• Given information:
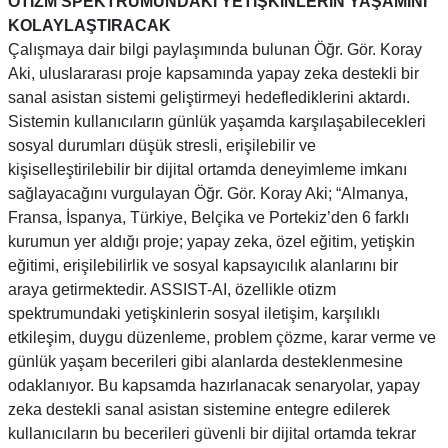
OTİZM SPEKTRUMUNDAKİ YETİŞKİNLERİN YAŞAMINI
KOLAYLAŞTIRACAK
Çalışmaya dair bilgi paylaşımında bulunan Öğr. Gör. Koray
Aki, uluslararası proje kapsamında yapay zeka destekli bir
sanal asistan sistemi geliştirmeyi hedeflediklerini aktardı.
Sistemin kullanıcıların günlük yaşamda karşılaşabilecekleri
sosyal durumları düşük stresli, erişilebilir ve
kişiselleştirilebilir bir dijital ortamda deneyimleme imkanı
sağlayacağını vurgulayan Öğr. Gör. Koray Aki; “Almanya,
Fransa, İspanya, Türkiye, Belçika ve Portekiz’den 6 farklı
kurumun yer aldığı proje; yapay zeka, özel eğitim, yetişkin
eğitimi, erişilebilirlik ve sosyal kapsayıcılık alanlarını bir
araya getirmektedir. ASSIST-AI, özellikle otizm
spektrumundaki yetişkinlerin sosyal iletişim, karşılıklı
etkileşim, duygu düzenleme, problem çözme, karar verme ve
günlük yaşam becerileri gibi alanlarda desteklenmesine
odaklanıyor. Bu kapsamda hazırlanacak senaryolar, yapay
zeka destekli sanal asistan sistemine entegre edilerek
kullanıcıların bu becerileri güvenli bir dijital ortamda tekrar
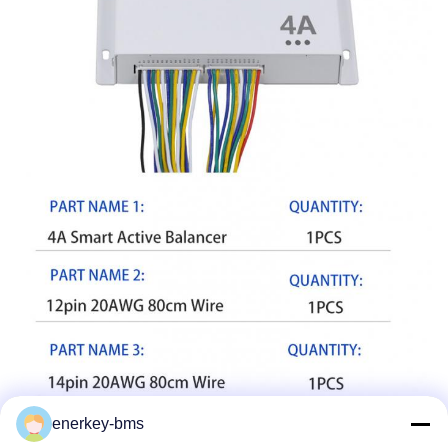
enerkey-bms
Manuale di utilizzo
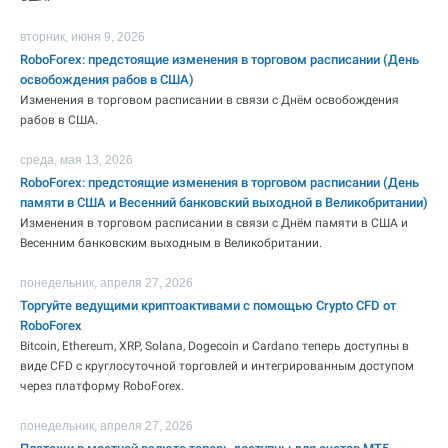
вторник, июня 9, 2026
RoboForex: предстоящие изменения в торговом расписании (День
освобождения рабов в США)
Изменения в торговом расписании в связи с Днём освобождения
рабов в США.
среда, мая 13, 2026
RoboForex: предстоящие изменения в торговом расписании (День
памяти в США и Весенний банковский выходной в Великобритании)
Изменения в торговом расписании в связи с Днём памяти в США и
Весенним банковским выходным в Великобритании.
понедельник, апреля 27, 2026
Торгуйте ведущими криптоактивами с помощью Crypto CFD от
RoboForex
Bitcoin, Ethereum, XRP, Solana, Dogecoin и Cardano теперь доступны в
виде CFD с круглосуточной торговлей и интегрированным доступом
через платформу RoboForex.
понедельник, апреля 27, 2026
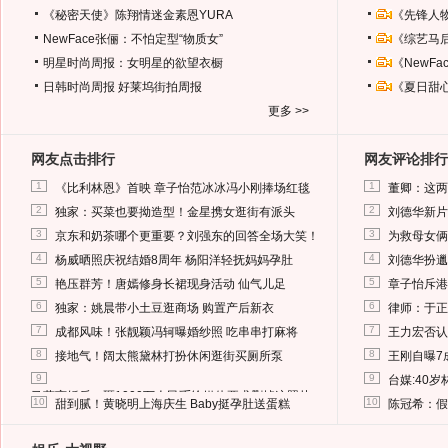
《秘密天使》陈翔情迷金素恩YURA
《先锋人
NewFace张俪：不怕定型“物质女”
《综艺马
明星时尚周报：女明星的欲望衣橱
《NewF
日韩时尚周报
好莱坞街拍周报
《夏日甜
更多 >>
网友点击排行
网友评论排行
1
1
《比利林恩》首映 章子怡范冰冰冯小刚捧场红毯
董卿：这两
2
2
独家：买菜也要拗造型！金星携女逛街有派头
刘德华新片
3
3
京东和奶茶哪个更重要？刘强东的回答全场大笑！
为救母女俩
4
4
杨威晒照庆祝结婚8周年 杨阳洋轻抚妈妈孕肚
刘德华扮邋
5
5
艳压群芳！唐嫣修身长裙现身活动 仙气儿足
章子怡斥港
6
6
独家：姚晨带小土豆逛商场 购置产后新衣
律师：于正
7
7
成都风味！张靓颖冯轲曝婚纱照 吃串串打麻将
王力宏否认
8
8
接地气！阔太熊黛林打扮休闲逛街买厕所泵
王刚自曝7
9
9
台媒:40
马蓉离婚后，砸1000万人民币给媒体要求删掉这照片
10
10
甜到腻！黄晓明上海庆生 Baby挺孕肚送蛋糕
陈冠希：假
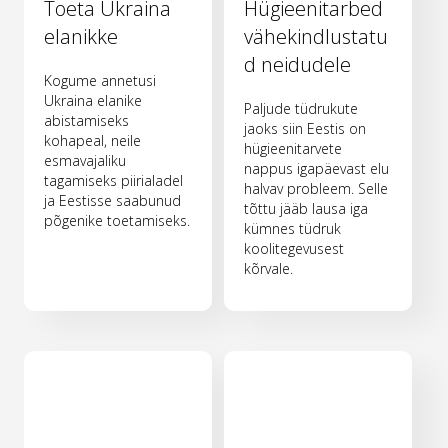
Toeta Ukraina
Hügieenitarbed
elanikke
vähekindlustatu
d neidudele
Kogume annetusi
Ukraina elanike
Paljude tüdrukute
abistamiseks
jaoks siin Eestis on
kohapeal, neile
hügieenitarvete
esmavajaliku
nappus igapäevast elu
tagamiseks piirialadel
halvav probleem. Selle
ja Eestisse saabunud
tõttu jääb lausa iga
põgenike toetamiseks.
kümnes tüdruk
koolitegevusest
kõrvale.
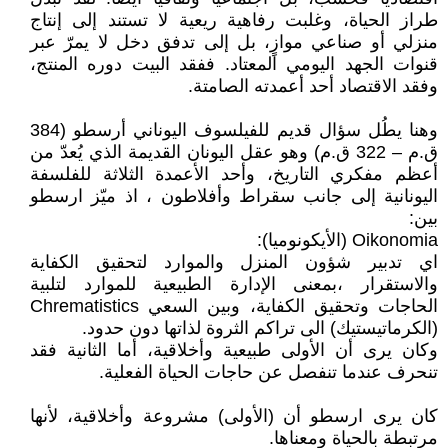
طراز الحياة، وغلبت رفاهية ريعية لا تستند إلى إنتاج
منزلي أو صناعي موازٍ، بل إلى تدفق دخل لا يمرّ عبر
قنوات الجهد اليومي المعتاد. ففقد البيت دوره المنتج،
وفقد الاقتصاد أحد أعمدته الصامتة.
وهنا يطُل سؤال قديم للفيلسوف اليوناني أرسطو (384
ق.م – 322 ق.م) وهو عقل اليونان القديمة الذي يُعدّ من
أعظم مفكري التاريخ، وأحد الأعمدة الثلاثة للفلسفة
اليونانية إلى جانب سقراط وأفلاطون ، اذ ميّز ارسطو
بين:
Oikonomia (الأيكونوميا):
اي تدبير شؤون المنزل والموارد لتحقيق الكفاية
والاستقرار ،بمعنى الإدارة الطبيعية للموارد لتلبية
الحاجات وتحقيق الكفاية، وبين السعي Chrematistics
(الكرماتيستيك) الى تراكم الثروة لذاتها دون حدود.
وكان يرى أن الأولى طبيعية وأخلاقية، أما الثانية فقد
تنحرف عندما تنفصل عن حاجات الحياة الفعلية.
كان يرى ارسطو أن (الأولى) مشروعة وأخلاقية، لأنها
مرتبطة بالحياة ومعناها.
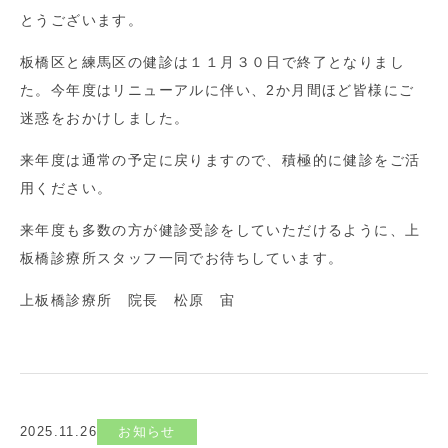
とうございます。
板橋区と練馬区の健診は１１月３０日で終了となりまし
た。今年度はリニューアルに伴い、2か月間ほど皆様にご
迷惑をおかけしました。
来年度は通常の予定に戻りますので、積極的に健診をご活
用ください。
来年度も多数の方が健診受診をしていただけるように、上
板橋診療所スタッフ一同でお待ちしています。
上板橋診療所 院長 松原 宙
2025.11.26
お知らせ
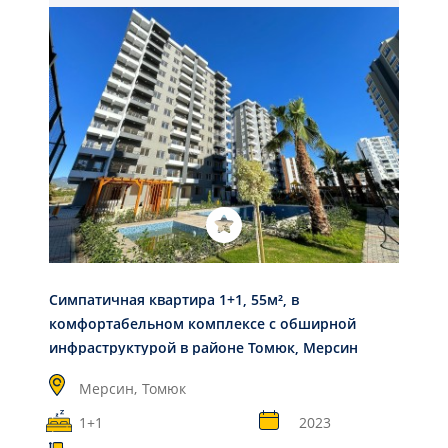
Симпатичная квартира 1+1, 55м², в
комфортабельном комплексе с обширной
инфраструктурой в районе Томюк, Мерсин
Мерсин,
Томюк
1+1
2023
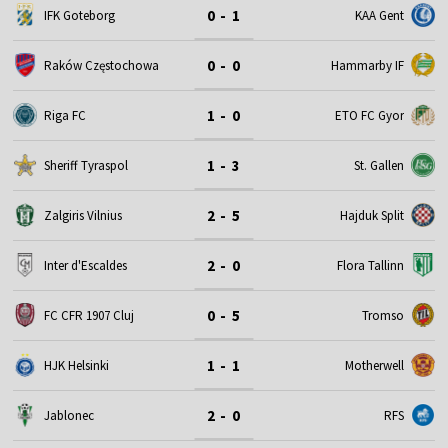
0 - 1
IFK Goteborg
KAA Gent
0 - 0
Raków Częstochowa
Hammarby IF
1 - 0
Riga FC
ETO FC Gyor
1 - 3
Sheriff Tyraspol
St. Gallen
2 - 5
Zalgiris Vilnius
Hajduk Split
2 - 0
Inter d'Escaldes
Flora Tallinn
0 - 5
FC CFR 1907 Cluj
Tromso
1 - 1
HJK Helsinki
Motherwell
2 - 0
Jablonec
RFS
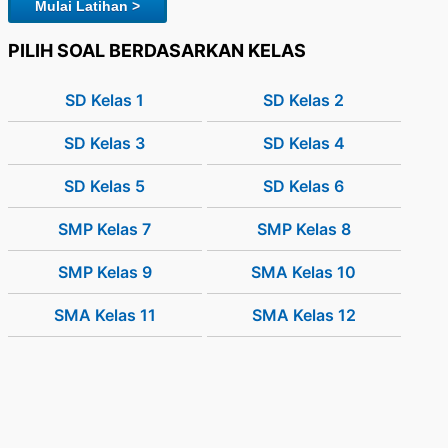
Mulai Latihan >
PILIH SOAL BERDASARKAN KELAS
SD Kelas 1
SD Kelas 2
SD Kelas 3
SD Kelas 4
SD Kelas 5
SD Kelas 6
SMP Kelas 7
SMP Kelas 8
SMP Kelas 9
SMA Kelas 10
SMA Kelas 11
SMA Kelas 12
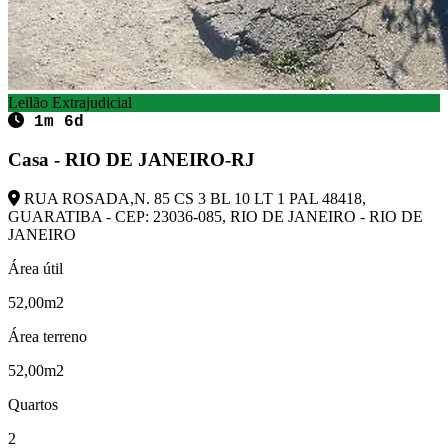
Leilão Extrajudicial
1m 6d
Casa - RIO DE JANEIRO-RJ
RUA ROSADA,N. 85 CS 3 BL 10 LT 1 PAL 48418,
GUARATIBA - CEP: 23036-085, RIO DE JANEIRO - RIO DE
JANEIRO
Área útil
52,00m2
Área terreno
52,00m2
Quartos
2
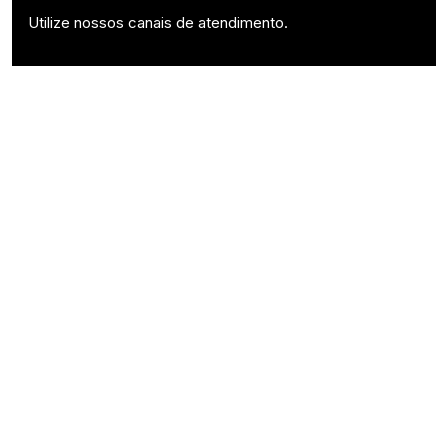
Utilize nossos canais de atendimento.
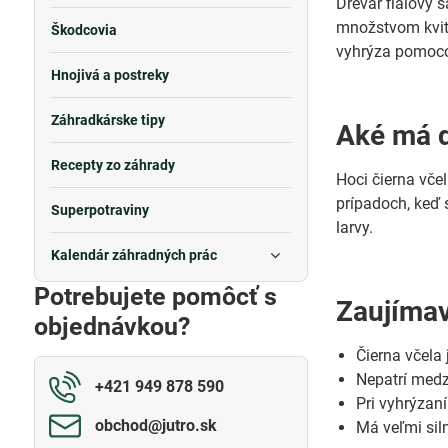
Drevár fialový 
množstvom kvitn
Škodcovia
vyhrýza pomoco
Hnojivá a postreky
Záhradkárske tipy
Aké má d
Recepty zo záhrady
Hoci čierna vče
prípadoch, keď 
Superpotraviny
larvy.
Kalendár záhradných prác
Potrebujete pomôcť s
Zaujímav
objednávkou?
Čierna včela 
Nepatrí medz
+421 949 878 590
Pri vyhrýzan
obchod​@jutro​.sk
Má veľmi sil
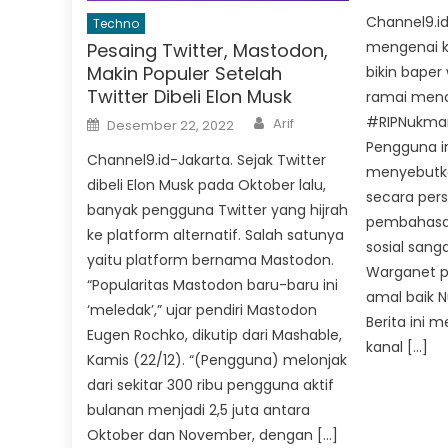
Channel9.id
Techno
mengenai k
Pesaing Twitter, Mastodon,
Makin Populer Setelah
bikin baper
Twitter Dibeli Elon Musk
ramai menc
Author
Posted
#RIPNukman d
Arif
Desember 22, 2022
on
Pengguna in
Channel9.id-Jakarta. Sejak Twitter
menyebutka
dibeli Elon Musk pada Oktober lalu,
secara per
banyak pengguna Twitter yang hijrah
pembahasa
ke platform alternatif. Salah satunya
sosial sang
yaitu platform bernama Mastodon.
Warganet p
“Popularitas Mastodon baru-baru ini
amal baik N
‘meledak’,” ujar pendiri Mastodon
Berita ini m
Eugen Rochko, dikutip dari Mashable,
kanal […]
Kamis (22/12). “(Pengguna) melonjak
dari sekitar 300 ribu pengguna aktif
bulanan menjadi 2,5 juta antara
Oktober dan November, dengan […]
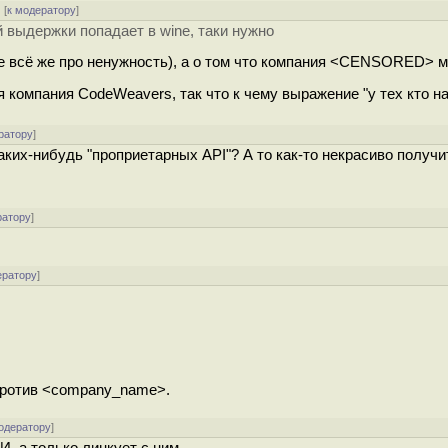
[
к модератору
]
й выдержки попадает в wine, таки нужно
ие всё же про ненужность), а о том что компания <CENSORED> 
компания CodeWeavers, так что к чему выражение "у тех кто нач
ратору
]
их-нибудь "проприетарных API"? А то как-то некрасиво получит
ратору
]
ератору
]
против <company_name>.
одератору
]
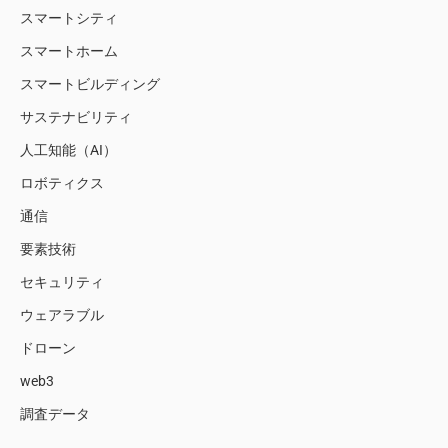
スマートシティ
スマートホーム
スマートビルディング
サステナビリティ
人工知能（AI）
ロボティクス
通信
要素技術
セキュリティ
ウェアラブル
ドローン
web3
調査データ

• What is needed:
Go through the entries and return each line where the word "Mastodon" occurs.

• Exercise result:
Pesaing Twitter, Mastodon,
yaitu platform bernama Mastodon.
“Popularitas Mastodon baru-baru ini
‘meledak’,” ujar pendiri Mastodon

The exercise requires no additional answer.